Fiche technique
Format : Broché
Nb de pages : 1393 pages
Poids : 2476 g
Dimensions : 16cm X 24cm
EAN : 9782905882363
Usage et pratiques de la philanthropie
pauvreté, action sociale et lien social,à Paris, au cours du premier XIXe siècle : vol 2
Quatrième de couverture
Au cours du premier XIXe siècle, la multiplication des œuvres de bienfaisance, des dons aux pauvres et des participations bénévoles aux administrations des Secours publics n'a rien de fortuit. Unanimes dans leur hostilité au principe d'une «charité légale», tous les régimes depuis le Consulat ont encouragé les libéralités privées, tant pour concourir au soulagement de l'indigence que pour apaiser les antagonismes de classes et sceller à nouveau l'unité nationale, en associant d'anciens adversaires politiques au service de causes généreuses.
Etudiant le terrain social de la pauvreté parisienne, cette recherche corrige certaines estimations de la misère admises depuis le siècle dernier et propose des indicateurs chiffrés de la population nécessiteuse, soit plus de deux tiers d'individus «malaisés», dont 27 à 38 % d'indigents permanents. Sont de même révisées les interprétations données par les contemporains des statistiques des abandons d'enfants, du concubinage ouvrier et de l'inflation présumée de la délinquance juvénile.

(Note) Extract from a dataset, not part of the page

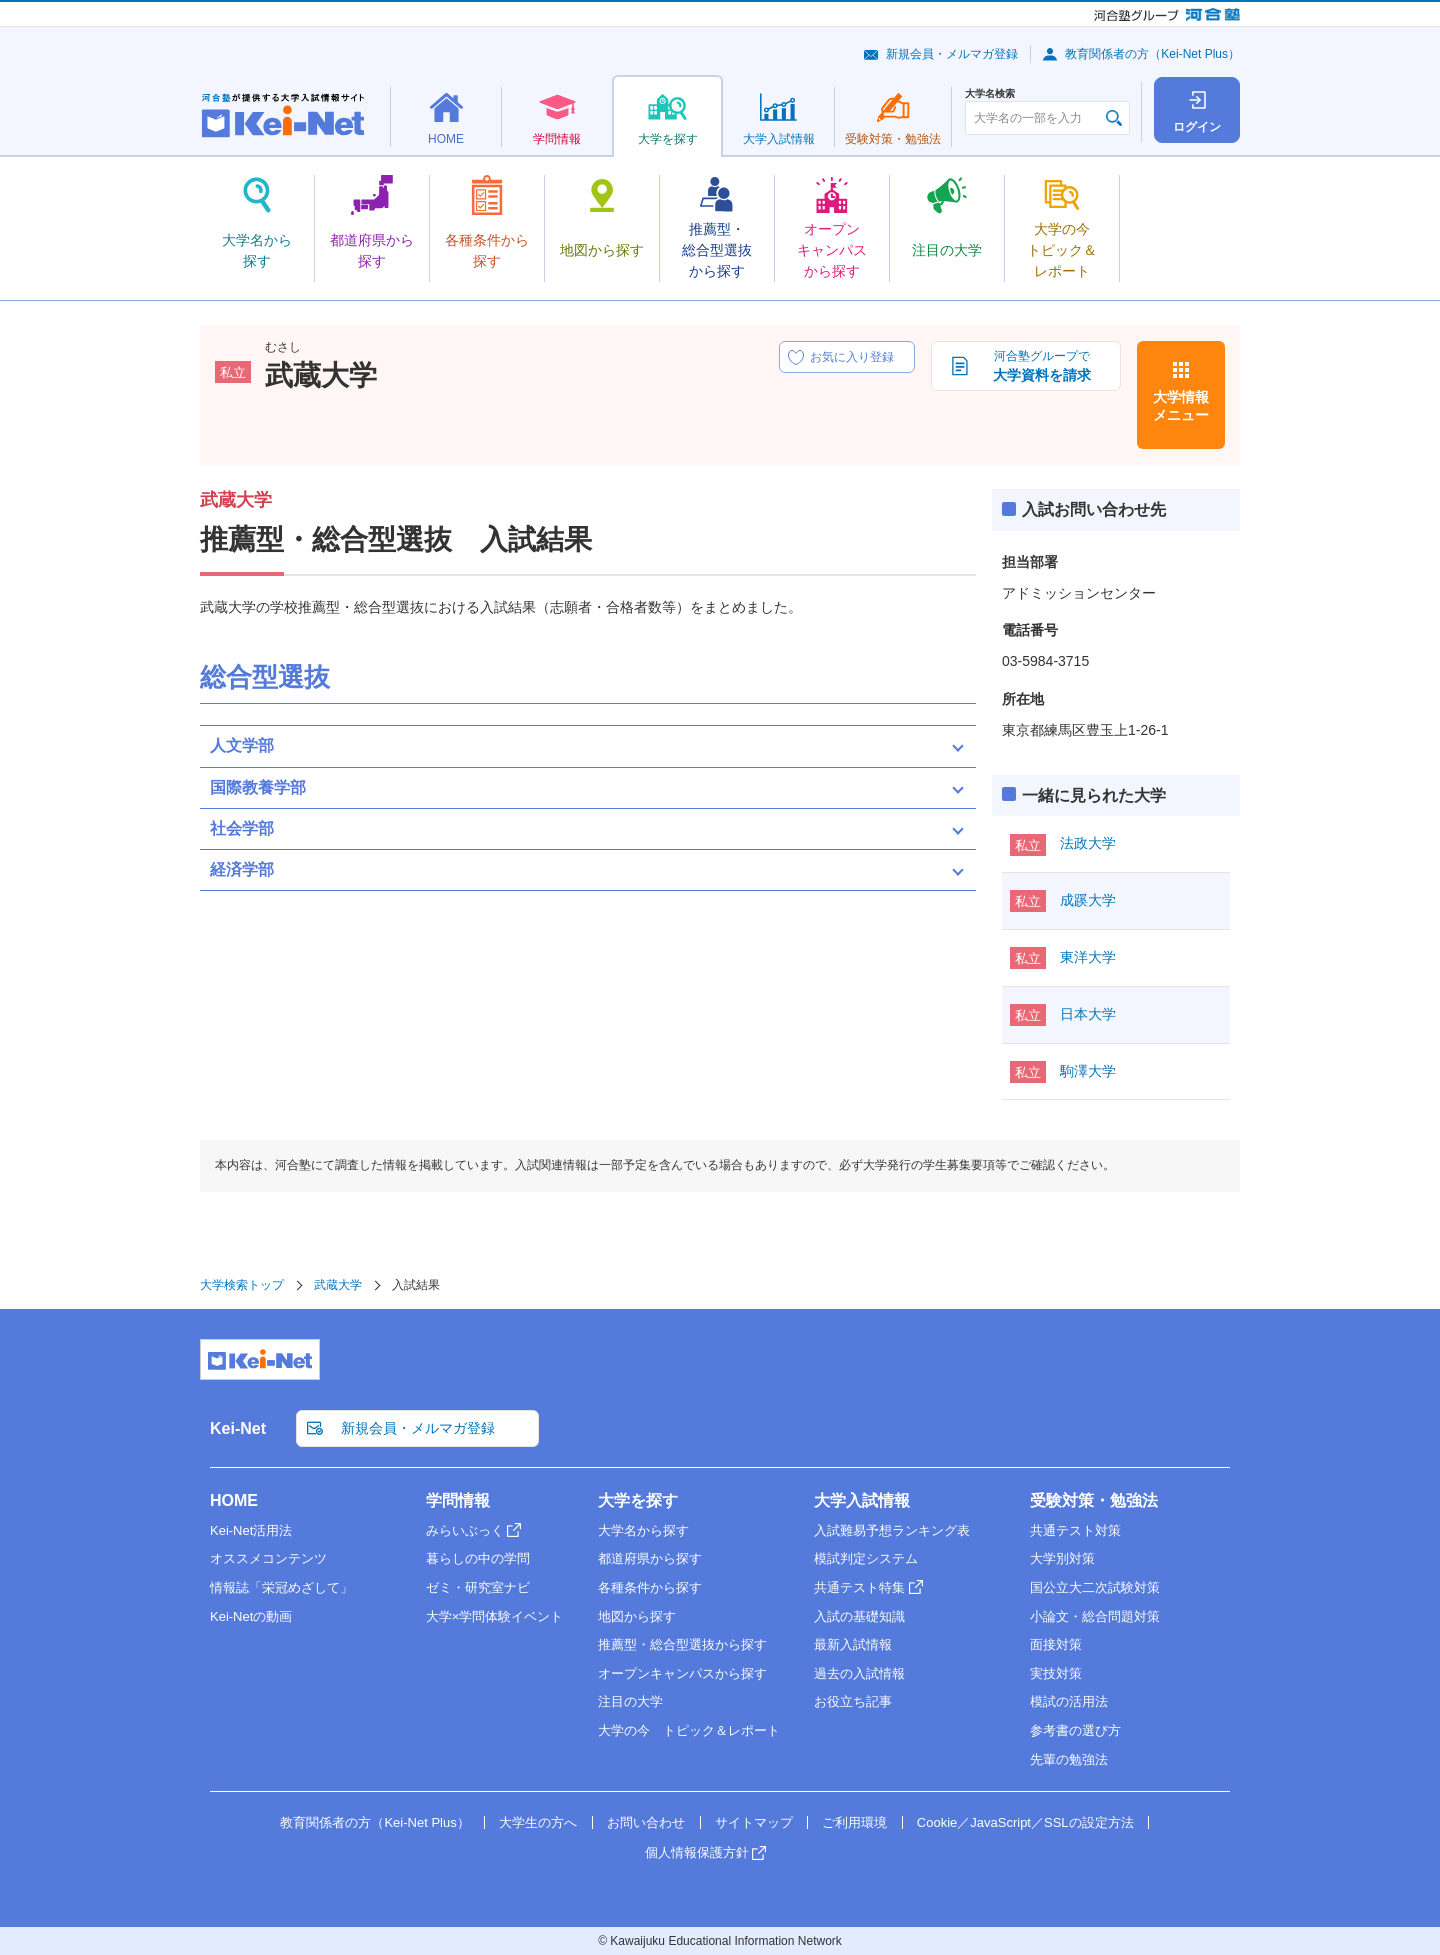 This screenshot has height=1955, width=1440. I want to click on オープンキャンパスから探す, so click(682, 1673).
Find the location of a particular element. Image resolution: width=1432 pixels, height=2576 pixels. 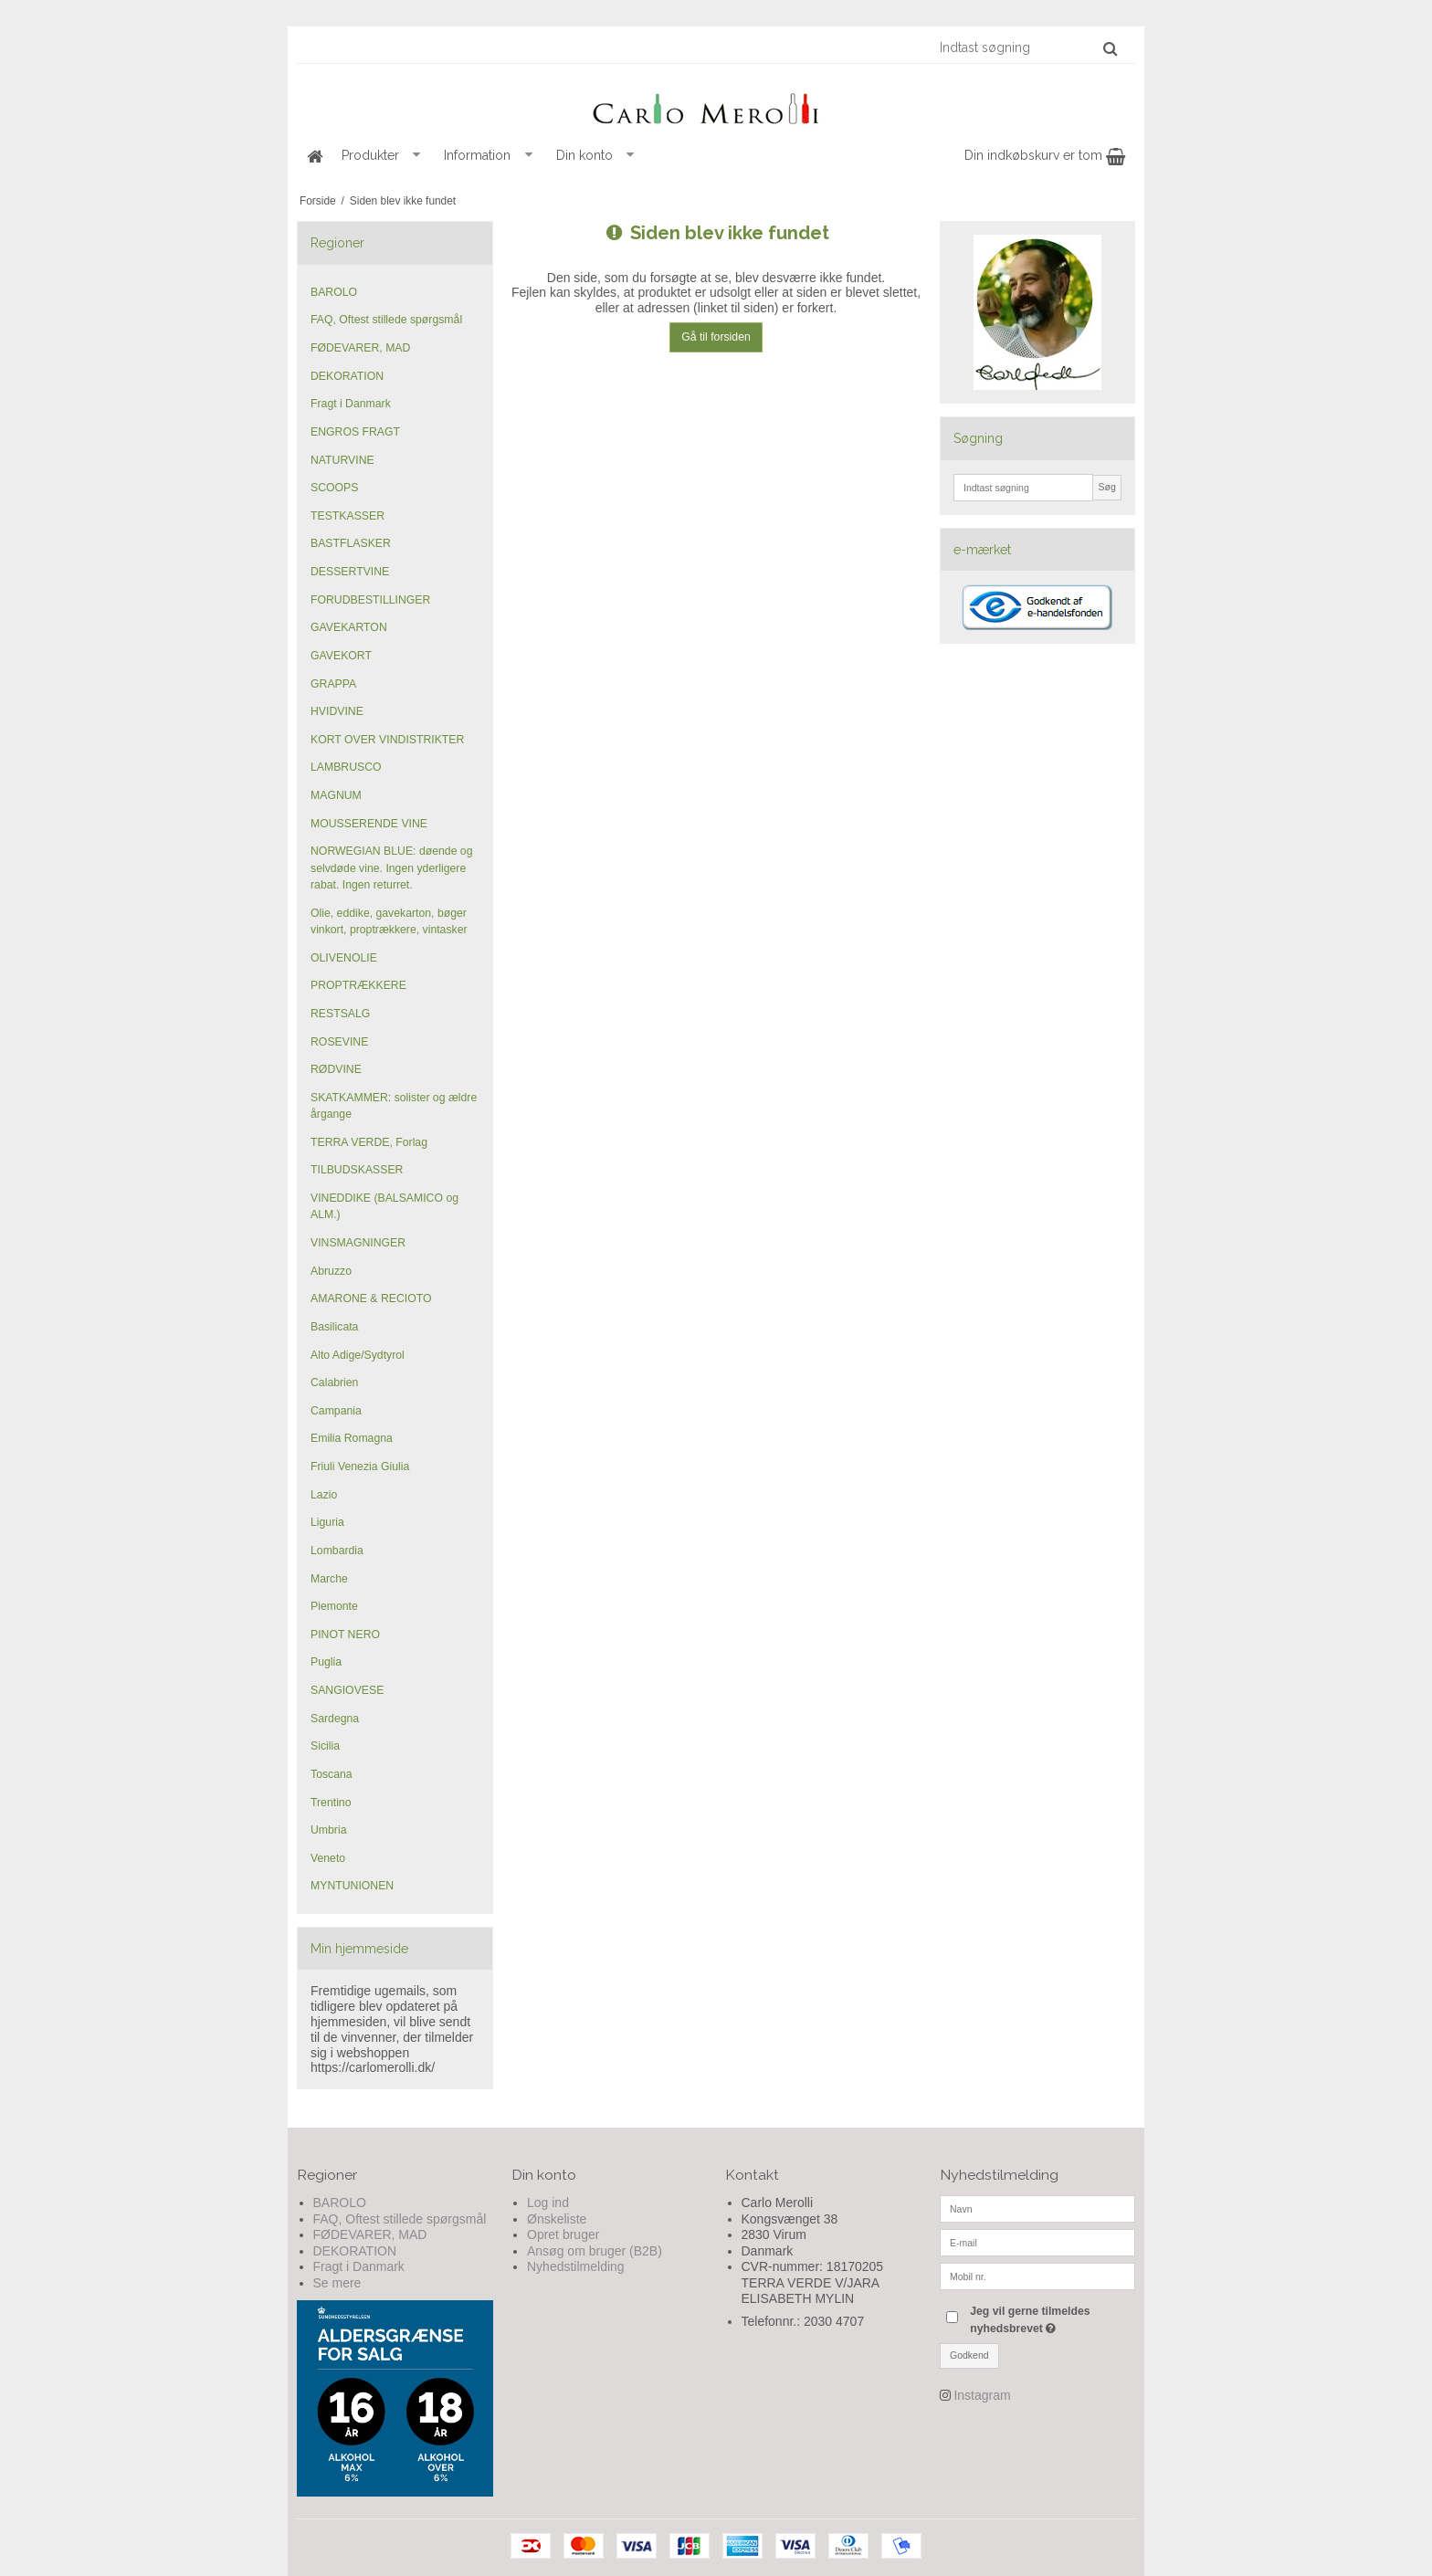 BAROLO is located at coordinates (334, 292). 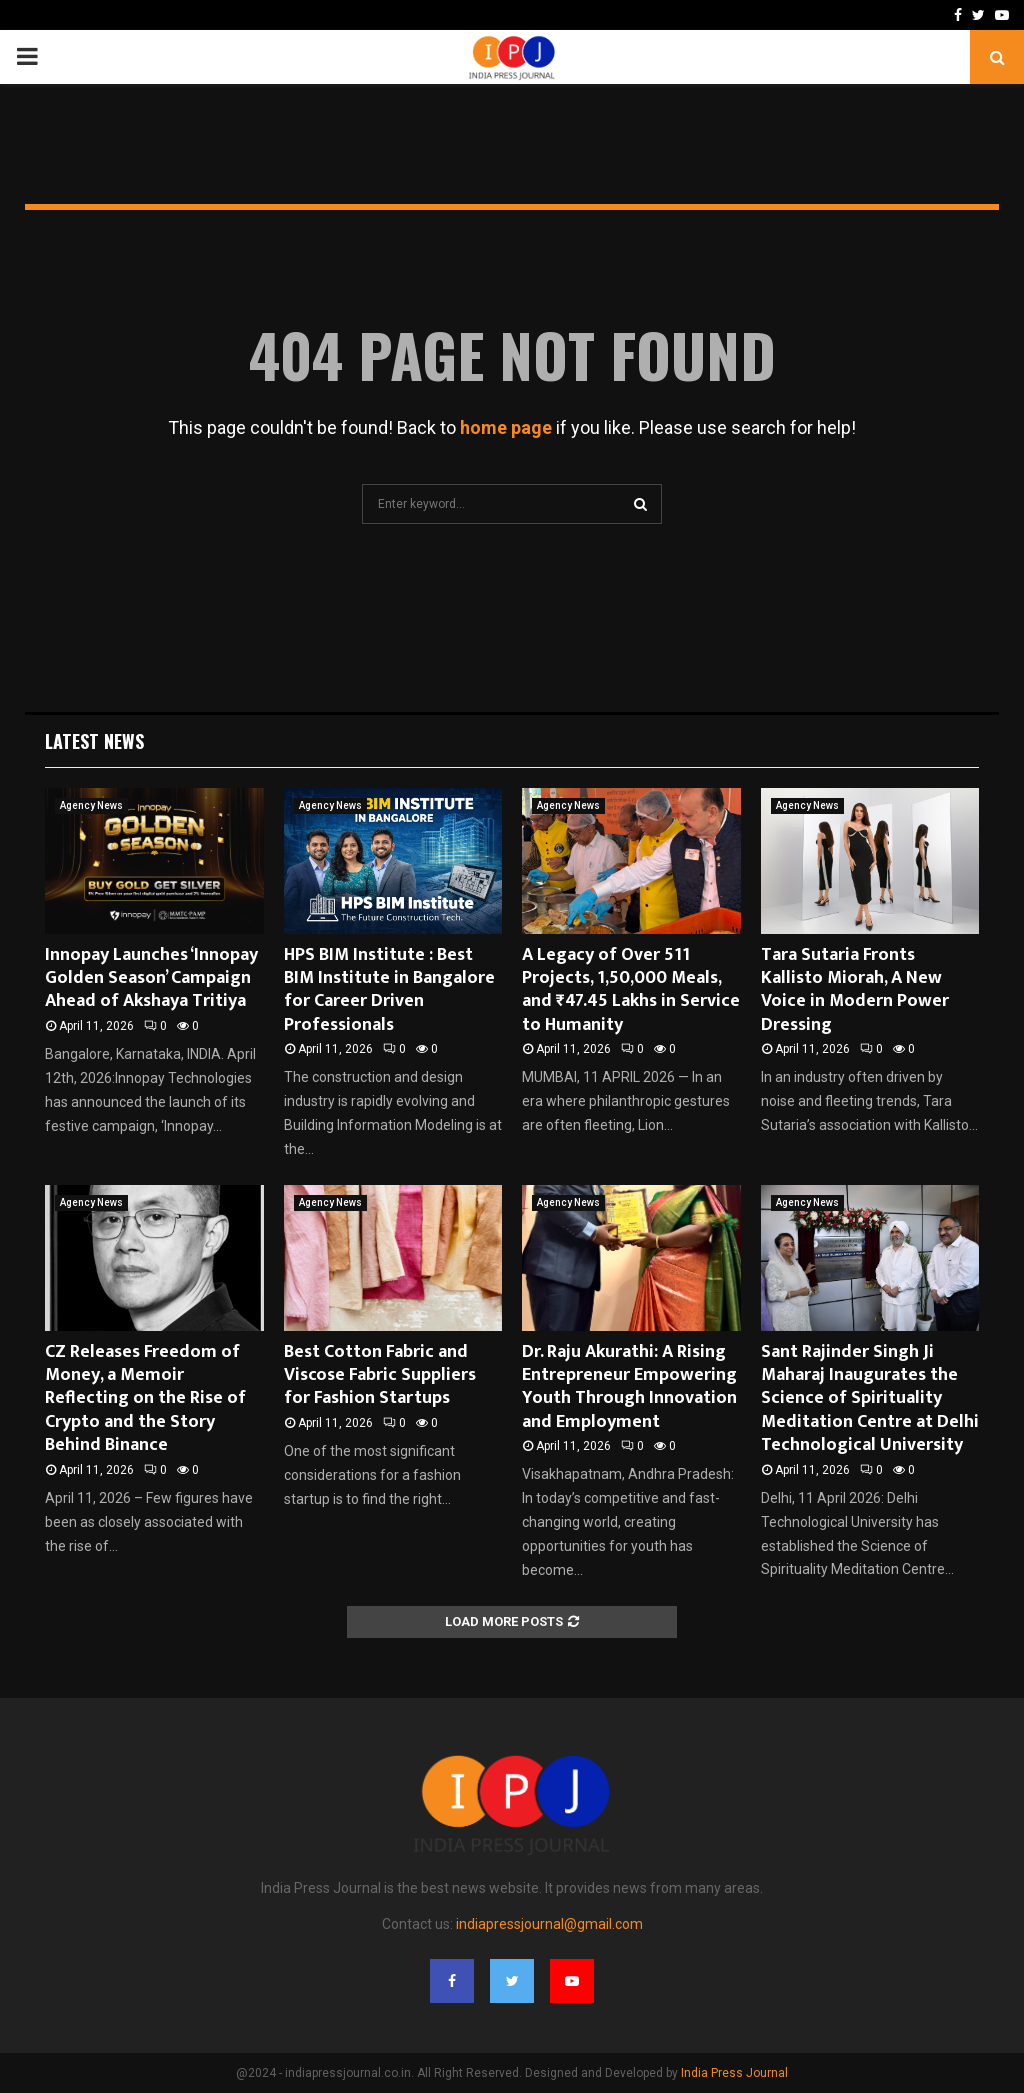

Les pratiques des associés des œuvres privées comme celles des milliers d'auxiliaires des bureaux de secours témoignent d'une même démarche constitutive d'un rôle social de bienfaiteur / tuteur du pauvre, celle-ci parfois moins soucieuse de prestation d'assistance que de connaissance, éducation et moralisation des classes déshéritées. Sous des législations très restrictives des libertés de presse et d'association, le statut de tolérance alors reconnu aux sociétés de bienfaisance ne manqua pas de les ériger en lieux de ralliement pour des personnels de mêmes opinions et convictions, ceux-ci leur offrant réseaux relationnels, champs d'affirmation de compétence, moyens d'intégration dans l'espace savant ou la sphère des carrières publiques. Ne pouvant s'exprimer par un discours politique censuré ou autocensuré, certains conflits de partis se trouvèrent alors déplacés sur la scène des affrontements de rôles et d'images. De là, ces émulations vertueuses et luttes de représentations opposant à des sociétés «charitables» catholiques et royalistes, œuvres zélatrices souvent liées à la Congrégation, des sociétés «philanthropiques» stricto sensu, œuvres pluralistes dominées par des libéraux, sans finalité missionnaire, à vocation d'expertise et prescription sociales.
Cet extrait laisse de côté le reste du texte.